まず、3月11日に起こった東北地方太平洋沖地震で被害に遭われた皆様のご無事と犠牲者に対するお悔やみを申し上げたい。
同地震の発生以降、各地で記念式典やイベントの中止が相次いでいる。福岡では12日に予定されていた、博多阪急開業に次いで目玉行事だった九州新幹線全線開通に関する式典がすべて中止となり、静かな発進となった。
こうした「自粛ムード」が全国的に広がるなか、兵庫県伊丹市に在住する松本孝行氏が「不謹慎・自粛ムードに関する反論」と題して注目すべき発言をしている。「この地震があってからというもの、Twitterを始めとしたウェブ上では自粛・不謹慎ムードが大変大きくなっています。しかしながら私は、この自粛・不謹慎ムードに明確に反対したいと思います。(中略)こういった不謹慎だから発言を自粛しろ、という空気が蔓延すると、Twitter上で自由に発言が出来なくなる可能性があります。(中略)現在の日本は不謹慎・自粛ムードが漂っています。しかしこんな時だからこそ普通に生活出来る人は普通に生活をすべきです。ものを買い、サービスを受け、娯楽を楽しむことが日本の経済を、引いては災害地の復興を助けることになるのではないでしょうか」。

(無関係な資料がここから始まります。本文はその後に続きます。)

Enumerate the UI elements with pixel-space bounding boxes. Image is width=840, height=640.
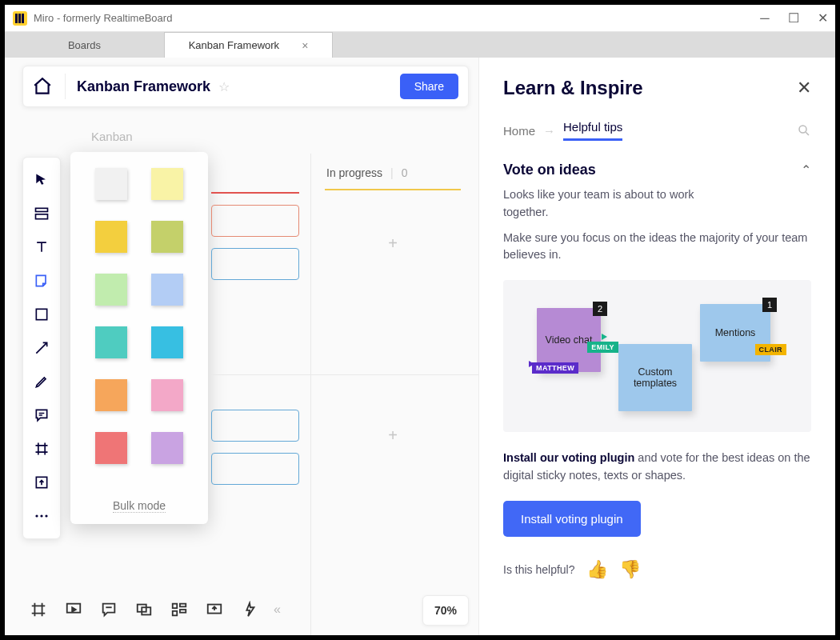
svg-rect-11 [173,611,178,616]
voting-illustration: Video chat 2 EMILY MATTHEW Custom templa… [503,280,811,432]
home-icon[interactable] [31,75,54,98]
color-swatch[interactable] [95,221,127,253]
kanban-card[interactable] [211,248,299,280]
arrow-tool-icon[interactable] [26,332,58,364]
tab-boards[interactable]: Boards [5,32,165,58]
svg-point-6 [45,514,47,517]
user-tag-clair: CLAIR [755,344,787,355]
color-swatch[interactable] [151,432,183,464]
row-divider [211,374,478,375]
miro-logo-icon [13,11,27,26]
section-paragraph-2: Make sure you focus on the ideas the maj… [503,230,811,265]
activity-icon[interactable] [234,594,266,626]
vote-count-badge: 2 [593,302,607,316]
frames-icon[interactable] [22,594,54,626]
section-paragraph-1: Looks like your team is about to work to… [503,186,703,222]
cursor-icon [602,334,607,340]
board-header: Kanban Framework ☆ Share [22,66,469,107]
window-maximize-icon[interactable]: ☐ [787,12,800,25]
window-close-icon[interactable]: ✕ [816,12,829,25]
illus-note-label: Custom templates [623,366,687,389]
pen-tool-icon[interactable] [26,366,58,398]
screenshare-icon[interactable] [198,594,230,626]
add-card-button[interactable]: + [325,419,461,451]
tab-kanban-framework[interactable]: Kanban Framework × [165,32,333,58]
board-title[interactable]: Kanban Framework [77,78,210,95]
vote-count-badge: 1 [762,298,777,312]
present-icon[interactable] [58,594,90,626]
svg-rect-2 [36,309,46,319]
svg-rect-13 [180,610,186,613]
upload-tool-icon[interactable] [26,466,58,498]
kanban-card[interactable] [211,205,299,237]
comment-tool-icon[interactable] [26,399,58,431]
color-swatch[interactable] [151,168,183,200]
kanban-card[interactable] [211,410,299,442]
helpful-question: Is this helpful? [503,563,575,576]
user-tag-matthew: MATTHEW [532,362,578,374]
cursor-icon [529,361,534,367]
illus-note-mentions: Mentions 1 CLAIR [700,304,770,362]
color-swatch[interactable] [95,432,127,464]
sticky-color-popover: Bulk mode [70,152,208,524]
left-toolbar [22,157,61,539]
color-swatch[interactable] [95,274,127,306]
svg-rect-12 [180,604,186,607]
thumbs-up-icon[interactable]: 👍 [586,559,608,580]
cards-icon[interactable] [163,594,195,626]
collapse-toolbar-icon[interactable]: « [274,602,281,617]
kanban-group-label: Kanban [91,130,133,143]
color-swatch[interactable] [151,379,183,411]
add-card-button[interactable]: + [325,227,461,259]
tab-boards-label: Boards [68,39,101,51]
frame-tool-icon[interactable] [26,433,58,465]
templates-tool-icon[interactable] [26,198,58,230]
color-swatch[interactable] [95,326,127,358]
color-swatch[interactable] [95,379,127,411]
bulk-mode-link[interactable]: Bulk mode [113,499,166,513]
zoom-level[interactable]: 70% [422,595,469,626]
user-tag-emily: EMILY [587,342,618,353]
thumbs-down-icon[interactable]: 👎 [619,559,641,580]
section-title: Vote on ideas [503,162,596,178]
nav-helpful-tips[interactable]: Helpful tips [563,120,622,141]
install-voting-plugin-button[interactable]: Install voting plugin [503,501,641,537]
svg-rect-0 [36,208,48,211]
color-swatch[interactable] [151,274,183,306]
column-divider-red [211,192,299,194]
learn-inspire-panel: Learn & Inspire ✕ Home → Helpful tips Vo… [478,58,835,635]
sticky-note-tool-icon[interactable] [26,265,58,297]
share-button[interactable]: Share [400,74,458,99]
text-tool-icon[interactable] [26,231,58,263]
color-swatch[interactable] [151,221,183,253]
svg-point-4 [35,514,38,517]
illus-note-video: Video chat 2 EMILY MATTHEW [537,308,601,372]
star-icon[interactable]: ☆ [218,79,230,94]
shape-tool-icon[interactable] [26,298,58,330]
column-header-in-progress[interactable]: In progress | 0 [325,165,461,186]
window-minimize-icon[interactable]: ─ [758,12,771,25]
separator [65,74,66,99]
select-tool-icon[interactable] [26,164,58,196]
comments-icon[interactable] [93,594,125,626]
chat-icon[interactable] [128,594,160,626]
tab-close-icon[interactable]: × [302,39,308,52]
illus-note-custom: Custom templates [618,344,692,411]
color-swatch[interactable] [95,168,127,200]
panel-close-icon[interactable]: ✕ [797,78,811,98]
search-icon[interactable] [797,123,811,138]
illus-note-label: Mentions [715,327,756,338]
chevron-up-icon[interactable]: ⌃ [801,162,811,178]
canvas[interactable]: Kanban Framework ☆ Share Kanban [5,58,478,635]
panel-title: Learn & Inspire [503,77,643,99]
install-bold: Install our voting plugin [503,451,634,464]
color-swatch[interactable] [151,326,183,358]
column-count: 0 [402,166,408,179]
kanban-card[interactable] [211,453,299,485]
window-title: Miro - formerly RealtimeBoard [34,12,172,24]
svg-point-15 [799,126,806,133]
more-tools-icon[interactable] [26,500,58,532]
nav-home[interactable]: Home [503,124,535,138]
column-divider-yellow [325,189,461,190]
svg-rect-10 [173,604,178,609]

堀江貴文氏もツイッター上で「首都圏での過剰な経済活動の自粛はやめてほしい。どんどんかせいで出来る範囲で(ここ大事。無理しない)寄付しよう!」と述べ、ジャーナリストの佐々木俊尚氏も「インドネシア大津波の時、アジアンリゾートへの日本人の旅行自粛が現地の人たちを長く苦しめたことを思いだそう。僕たちは消費によって被災地を救えるということを忘れてはならない」「自粛反対と言った私に『気が狂ってるのか』『何様だ』『ふざけるな』と激しい非難がやってきている。でも自粛には反対な気持ちには変わりはない。生産消費活動を皆で続けたいと思う」と述べている。
一時、「関西電力が節電を要請している」というチェーンメールが出回った。しかしそれはデマで、さらに関西以西で節電をしても周波数が違うためそれほどの効果が期待できないと言われている。
無理な「自粛ムード」を演出すべきではないし、ましてや他人へ自粛を押しつける、いわば"他粛"は日本経済のためにならない。それよりも松本氏などが述べるように、明るいイベントを開催してそこで義援金を募った方が、よほど被災地の方々のためになるし、沈滞ムードにさらされている被災地以外の人たちにとっても活力となる。ビジネスの展示会しかり、野球やサッカーといったスポーツしかり、である。
ともかくも、一刻も早い復興を願い、被災地以外の方々にはさらなる経済の活性化と被災地へのさらなる支援を期待したい。